**REQUIRED ACTION**
Of the lines below, report only those that contain "across".

**Saved entries**
----

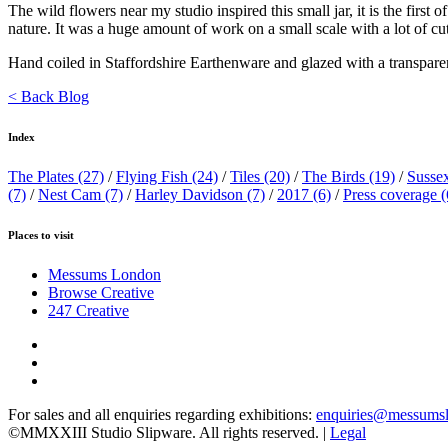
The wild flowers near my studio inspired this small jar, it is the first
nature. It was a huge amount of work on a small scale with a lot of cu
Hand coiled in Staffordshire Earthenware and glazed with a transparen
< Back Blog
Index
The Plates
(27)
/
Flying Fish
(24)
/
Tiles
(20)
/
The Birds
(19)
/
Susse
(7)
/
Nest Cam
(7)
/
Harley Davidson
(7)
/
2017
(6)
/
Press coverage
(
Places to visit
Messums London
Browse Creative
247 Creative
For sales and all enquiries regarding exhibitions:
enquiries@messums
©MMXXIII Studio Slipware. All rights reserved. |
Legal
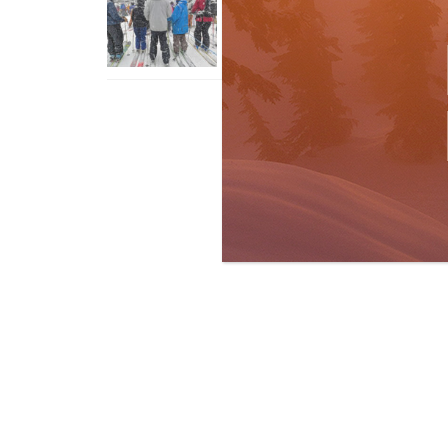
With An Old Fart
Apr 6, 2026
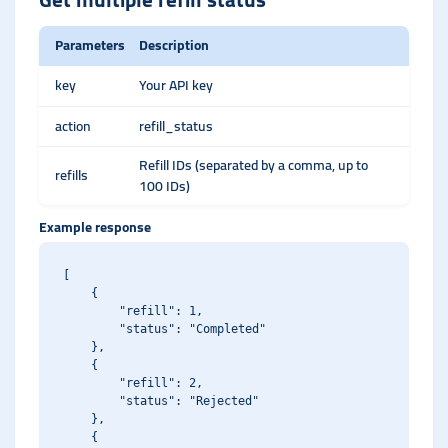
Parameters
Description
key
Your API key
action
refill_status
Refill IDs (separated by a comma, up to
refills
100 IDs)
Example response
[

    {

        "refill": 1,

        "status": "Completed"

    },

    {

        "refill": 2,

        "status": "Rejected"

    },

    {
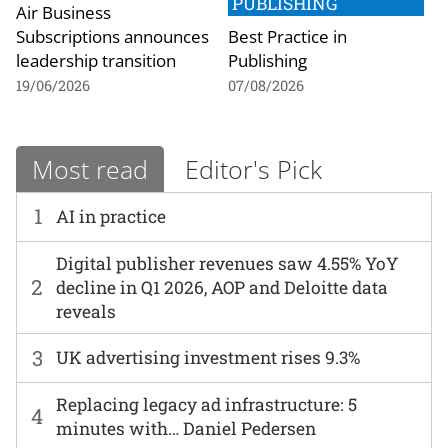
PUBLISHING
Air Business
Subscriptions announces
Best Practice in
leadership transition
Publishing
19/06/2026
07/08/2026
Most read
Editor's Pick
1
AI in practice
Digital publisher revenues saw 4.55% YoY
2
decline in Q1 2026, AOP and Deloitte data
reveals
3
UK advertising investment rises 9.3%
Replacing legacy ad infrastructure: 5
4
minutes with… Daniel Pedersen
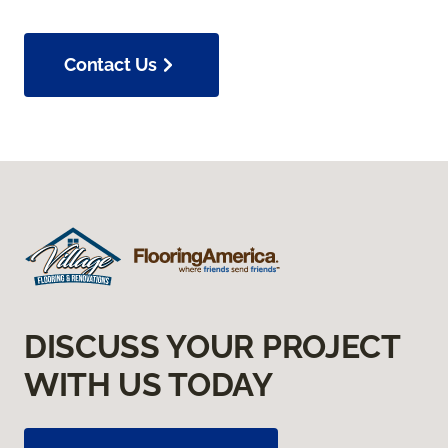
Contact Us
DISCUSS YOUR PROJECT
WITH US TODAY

----

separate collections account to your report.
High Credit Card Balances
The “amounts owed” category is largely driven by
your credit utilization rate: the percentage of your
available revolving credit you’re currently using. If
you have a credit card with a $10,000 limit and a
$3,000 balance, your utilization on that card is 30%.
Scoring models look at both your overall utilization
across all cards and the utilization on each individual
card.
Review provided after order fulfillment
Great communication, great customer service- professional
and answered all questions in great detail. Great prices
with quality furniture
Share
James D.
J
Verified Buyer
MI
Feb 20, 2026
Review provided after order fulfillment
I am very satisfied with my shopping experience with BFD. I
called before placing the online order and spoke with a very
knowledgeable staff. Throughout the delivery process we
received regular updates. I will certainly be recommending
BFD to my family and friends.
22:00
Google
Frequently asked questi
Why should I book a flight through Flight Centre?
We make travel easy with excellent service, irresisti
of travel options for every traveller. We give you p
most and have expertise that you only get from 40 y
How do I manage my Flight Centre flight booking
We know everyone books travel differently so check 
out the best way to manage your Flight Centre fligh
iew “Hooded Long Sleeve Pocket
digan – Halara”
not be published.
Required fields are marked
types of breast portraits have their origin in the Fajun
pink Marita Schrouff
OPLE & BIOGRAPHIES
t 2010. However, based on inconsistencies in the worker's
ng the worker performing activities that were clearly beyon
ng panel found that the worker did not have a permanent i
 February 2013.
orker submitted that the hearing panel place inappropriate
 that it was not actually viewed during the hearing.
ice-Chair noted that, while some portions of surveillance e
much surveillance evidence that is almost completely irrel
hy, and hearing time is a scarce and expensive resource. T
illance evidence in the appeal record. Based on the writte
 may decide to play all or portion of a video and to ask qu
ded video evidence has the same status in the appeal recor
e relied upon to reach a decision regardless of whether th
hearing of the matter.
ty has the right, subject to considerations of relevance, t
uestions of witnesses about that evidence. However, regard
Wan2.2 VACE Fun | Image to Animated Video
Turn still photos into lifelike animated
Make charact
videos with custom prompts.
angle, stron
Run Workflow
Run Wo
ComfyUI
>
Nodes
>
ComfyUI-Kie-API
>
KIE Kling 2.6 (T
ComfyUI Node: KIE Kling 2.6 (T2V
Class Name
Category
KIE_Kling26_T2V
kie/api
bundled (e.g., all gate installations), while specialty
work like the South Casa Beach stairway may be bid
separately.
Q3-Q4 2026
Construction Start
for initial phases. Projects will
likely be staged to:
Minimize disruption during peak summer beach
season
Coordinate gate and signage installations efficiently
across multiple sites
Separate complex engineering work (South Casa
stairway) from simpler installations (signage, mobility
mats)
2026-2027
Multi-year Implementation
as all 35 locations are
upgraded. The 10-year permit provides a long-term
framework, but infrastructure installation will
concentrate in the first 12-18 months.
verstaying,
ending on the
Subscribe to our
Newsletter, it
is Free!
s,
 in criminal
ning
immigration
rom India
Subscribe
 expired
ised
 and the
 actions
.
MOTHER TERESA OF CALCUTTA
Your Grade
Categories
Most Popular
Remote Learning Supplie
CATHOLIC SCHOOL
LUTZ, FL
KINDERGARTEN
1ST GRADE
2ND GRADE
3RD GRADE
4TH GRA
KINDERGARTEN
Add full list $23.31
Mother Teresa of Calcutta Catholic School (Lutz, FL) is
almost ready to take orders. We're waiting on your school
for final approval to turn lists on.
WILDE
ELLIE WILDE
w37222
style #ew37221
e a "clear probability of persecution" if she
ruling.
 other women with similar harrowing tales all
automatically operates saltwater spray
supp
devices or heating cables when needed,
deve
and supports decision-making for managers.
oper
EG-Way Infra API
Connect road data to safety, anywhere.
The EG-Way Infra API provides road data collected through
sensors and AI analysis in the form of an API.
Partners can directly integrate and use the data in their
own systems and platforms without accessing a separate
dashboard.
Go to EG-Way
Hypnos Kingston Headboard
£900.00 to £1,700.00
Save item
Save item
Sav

----

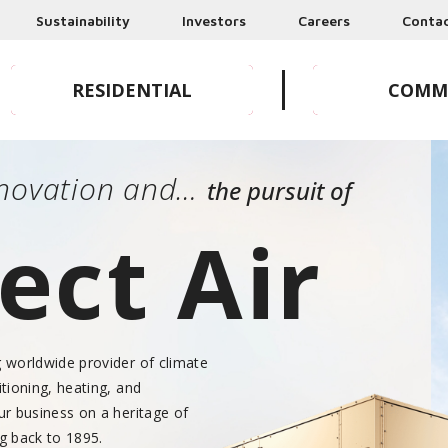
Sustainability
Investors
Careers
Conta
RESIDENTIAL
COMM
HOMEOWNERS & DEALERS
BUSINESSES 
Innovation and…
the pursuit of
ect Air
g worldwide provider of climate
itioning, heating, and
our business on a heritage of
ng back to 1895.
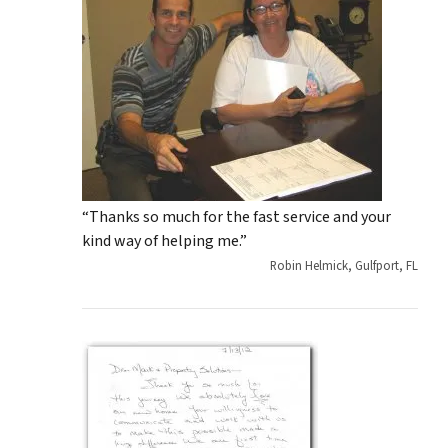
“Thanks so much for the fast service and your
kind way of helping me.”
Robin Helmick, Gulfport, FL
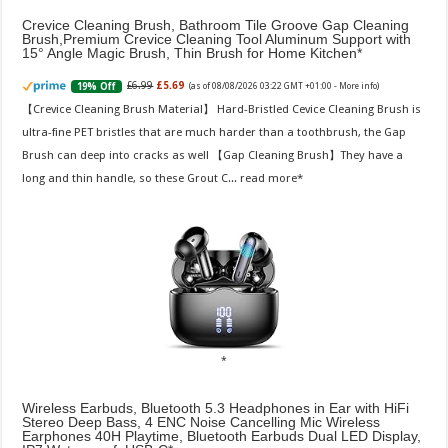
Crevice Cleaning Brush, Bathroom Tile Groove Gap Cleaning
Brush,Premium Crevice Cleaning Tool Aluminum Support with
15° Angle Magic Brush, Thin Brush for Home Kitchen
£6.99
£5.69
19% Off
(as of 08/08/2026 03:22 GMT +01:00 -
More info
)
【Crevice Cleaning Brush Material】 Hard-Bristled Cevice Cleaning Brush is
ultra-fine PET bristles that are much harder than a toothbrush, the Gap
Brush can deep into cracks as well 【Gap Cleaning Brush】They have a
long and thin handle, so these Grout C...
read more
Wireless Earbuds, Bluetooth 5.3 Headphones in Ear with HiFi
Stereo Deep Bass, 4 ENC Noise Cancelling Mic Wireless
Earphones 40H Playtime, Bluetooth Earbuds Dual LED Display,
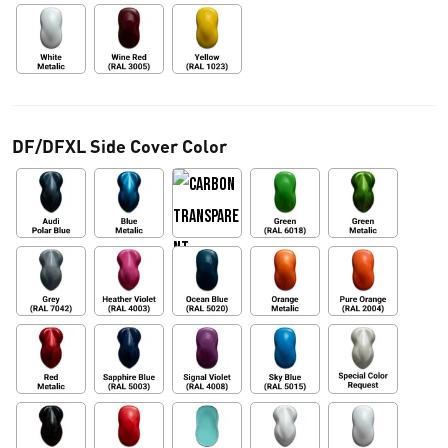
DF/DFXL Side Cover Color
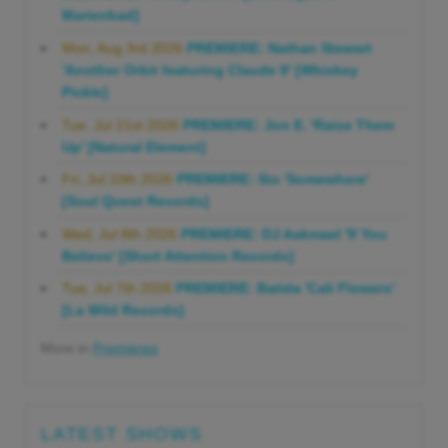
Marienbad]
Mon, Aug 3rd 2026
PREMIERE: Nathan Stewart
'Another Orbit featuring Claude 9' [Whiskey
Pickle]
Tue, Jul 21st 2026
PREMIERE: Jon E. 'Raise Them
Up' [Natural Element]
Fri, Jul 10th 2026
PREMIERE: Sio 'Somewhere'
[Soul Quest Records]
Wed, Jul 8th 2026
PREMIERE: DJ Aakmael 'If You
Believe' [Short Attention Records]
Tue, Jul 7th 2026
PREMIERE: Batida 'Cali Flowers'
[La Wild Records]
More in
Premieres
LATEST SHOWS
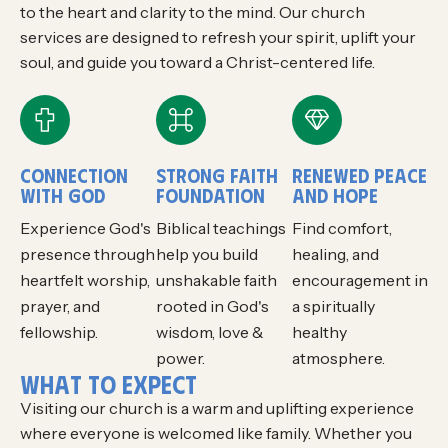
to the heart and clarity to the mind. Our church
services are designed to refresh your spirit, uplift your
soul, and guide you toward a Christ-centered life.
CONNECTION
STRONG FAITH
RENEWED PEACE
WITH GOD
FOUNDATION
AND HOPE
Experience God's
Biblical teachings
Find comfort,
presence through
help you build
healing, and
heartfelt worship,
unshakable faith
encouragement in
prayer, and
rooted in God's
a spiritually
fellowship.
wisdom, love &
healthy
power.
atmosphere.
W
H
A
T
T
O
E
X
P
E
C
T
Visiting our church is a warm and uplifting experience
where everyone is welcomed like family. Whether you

----

**EXERCISE RESPONSE**
across all cards and the utilization on each individual
across multiple sites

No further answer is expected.